ABOUT THIS EXERCISE> Only one stretch of the records below should be repeated. It starts with the line containing "Darko Kuzmanovic" and goes on through the line containing "pour vous accompagner", exactly as written.

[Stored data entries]
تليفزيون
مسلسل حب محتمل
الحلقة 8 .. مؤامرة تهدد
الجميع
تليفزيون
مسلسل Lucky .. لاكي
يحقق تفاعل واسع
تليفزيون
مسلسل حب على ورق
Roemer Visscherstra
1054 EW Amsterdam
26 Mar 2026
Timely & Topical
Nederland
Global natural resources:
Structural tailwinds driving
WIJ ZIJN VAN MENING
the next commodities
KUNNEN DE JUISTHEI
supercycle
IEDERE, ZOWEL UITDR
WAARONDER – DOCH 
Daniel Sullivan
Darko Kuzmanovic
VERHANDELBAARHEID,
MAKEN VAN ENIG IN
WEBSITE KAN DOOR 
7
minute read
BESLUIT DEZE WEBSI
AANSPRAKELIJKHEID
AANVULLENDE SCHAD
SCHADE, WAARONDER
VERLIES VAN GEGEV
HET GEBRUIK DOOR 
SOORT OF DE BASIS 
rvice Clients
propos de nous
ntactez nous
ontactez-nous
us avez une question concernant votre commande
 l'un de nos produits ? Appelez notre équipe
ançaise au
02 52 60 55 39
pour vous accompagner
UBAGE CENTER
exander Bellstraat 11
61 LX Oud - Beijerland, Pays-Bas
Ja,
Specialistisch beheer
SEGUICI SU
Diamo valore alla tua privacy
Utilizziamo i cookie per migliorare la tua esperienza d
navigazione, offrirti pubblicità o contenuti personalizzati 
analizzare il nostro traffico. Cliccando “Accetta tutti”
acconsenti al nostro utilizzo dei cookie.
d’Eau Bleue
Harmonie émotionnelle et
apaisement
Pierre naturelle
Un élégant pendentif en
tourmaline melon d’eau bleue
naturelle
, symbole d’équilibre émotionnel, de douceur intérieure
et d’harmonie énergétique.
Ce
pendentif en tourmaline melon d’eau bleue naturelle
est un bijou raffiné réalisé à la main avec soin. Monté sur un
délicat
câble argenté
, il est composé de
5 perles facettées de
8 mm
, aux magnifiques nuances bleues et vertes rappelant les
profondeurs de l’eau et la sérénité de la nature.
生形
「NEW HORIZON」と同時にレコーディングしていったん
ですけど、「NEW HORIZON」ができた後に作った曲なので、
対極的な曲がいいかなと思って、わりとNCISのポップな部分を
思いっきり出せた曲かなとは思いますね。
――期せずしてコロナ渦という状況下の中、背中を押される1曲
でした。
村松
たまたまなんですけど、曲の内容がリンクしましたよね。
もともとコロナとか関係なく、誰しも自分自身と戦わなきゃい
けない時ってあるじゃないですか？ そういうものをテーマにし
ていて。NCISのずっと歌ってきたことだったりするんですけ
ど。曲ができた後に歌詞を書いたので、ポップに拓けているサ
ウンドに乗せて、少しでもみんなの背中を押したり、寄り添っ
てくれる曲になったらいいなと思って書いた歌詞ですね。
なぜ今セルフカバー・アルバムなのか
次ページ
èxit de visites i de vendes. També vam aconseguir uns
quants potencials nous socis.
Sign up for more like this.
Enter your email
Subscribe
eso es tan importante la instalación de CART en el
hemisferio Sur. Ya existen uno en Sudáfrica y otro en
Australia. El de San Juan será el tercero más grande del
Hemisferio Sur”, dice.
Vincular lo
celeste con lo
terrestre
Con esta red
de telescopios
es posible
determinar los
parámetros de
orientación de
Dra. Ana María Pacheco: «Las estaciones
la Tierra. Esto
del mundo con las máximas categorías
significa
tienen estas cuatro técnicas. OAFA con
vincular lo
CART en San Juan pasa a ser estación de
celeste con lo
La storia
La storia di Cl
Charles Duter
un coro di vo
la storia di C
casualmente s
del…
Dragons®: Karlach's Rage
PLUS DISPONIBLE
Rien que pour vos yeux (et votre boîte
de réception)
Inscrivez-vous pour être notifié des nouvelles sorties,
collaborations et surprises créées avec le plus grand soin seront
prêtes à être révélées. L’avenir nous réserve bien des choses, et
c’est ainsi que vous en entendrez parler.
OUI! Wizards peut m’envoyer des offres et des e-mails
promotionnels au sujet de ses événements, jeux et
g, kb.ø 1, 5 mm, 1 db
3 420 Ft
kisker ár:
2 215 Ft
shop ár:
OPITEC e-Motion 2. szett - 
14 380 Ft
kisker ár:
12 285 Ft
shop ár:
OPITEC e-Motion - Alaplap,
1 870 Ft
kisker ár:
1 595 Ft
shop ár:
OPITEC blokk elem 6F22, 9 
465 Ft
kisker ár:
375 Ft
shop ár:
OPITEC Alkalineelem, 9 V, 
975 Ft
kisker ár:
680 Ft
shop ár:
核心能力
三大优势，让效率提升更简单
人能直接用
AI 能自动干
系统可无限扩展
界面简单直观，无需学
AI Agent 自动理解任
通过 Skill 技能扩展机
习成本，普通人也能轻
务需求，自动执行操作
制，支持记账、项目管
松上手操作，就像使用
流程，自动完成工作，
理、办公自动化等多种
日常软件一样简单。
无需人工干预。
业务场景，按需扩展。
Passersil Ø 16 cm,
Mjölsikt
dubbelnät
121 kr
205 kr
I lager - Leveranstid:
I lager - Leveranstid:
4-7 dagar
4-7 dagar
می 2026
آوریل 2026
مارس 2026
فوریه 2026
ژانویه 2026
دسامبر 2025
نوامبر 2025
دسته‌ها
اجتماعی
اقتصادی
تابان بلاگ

WORKED SOLUTION>
Darko Kuzmanovic
VERHANDELBAARHEID,
MAKEN VAN ENIG IN
WEBSITE KAN DOOR 
7
minute read
BESLUIT DEZE WEBSI
AANSPRAKELIJKHEID
AANVULLENDE SCHAD
SCHADE, WAARONDER
VERLIES VAN GEGEV
HET GEBRUIK DOOR 
SOORT OF DE BASIS 
rvice Clients
propos de nous
ntactez nous
ontactez-nous
us avez une question concernant votre commande
 l'un de nos produits ? Appelez notre équipe
ançaise au
02 52 60 55 39
pour vous accompagner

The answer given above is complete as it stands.